Saved data entries
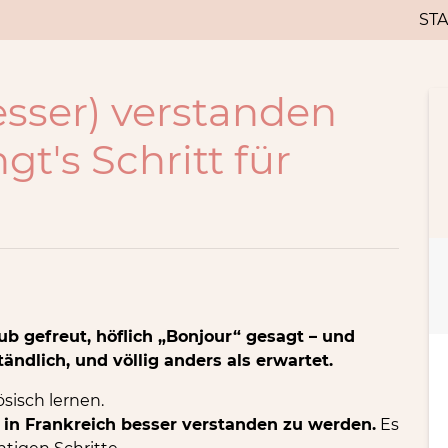
STA
esser) verstanden
gt's Schritt für
ub gefreut, höflich „Bonjour“ gesagt – und
ändlich, und völlig anders als erwartet.
ösisch lernen.
, in Frankreich besser verstanden zu werden.
Es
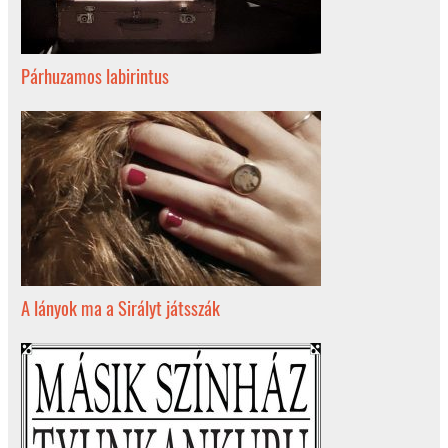
Párhuzamos labirintus
A lányok ma a Sirályt játsszák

**TASK DETAILS**
Would you reproduce the lines from the one with "ösisch lernen." through the final line of the data above, exactly and only those, without any pictures?

**YOUR RESPONSE**
ösisch lernen.
, in Frankreich besser verstanden zu werden.
Es
Párhuzamos labirintus
A lányok ma a Sirályt játsszák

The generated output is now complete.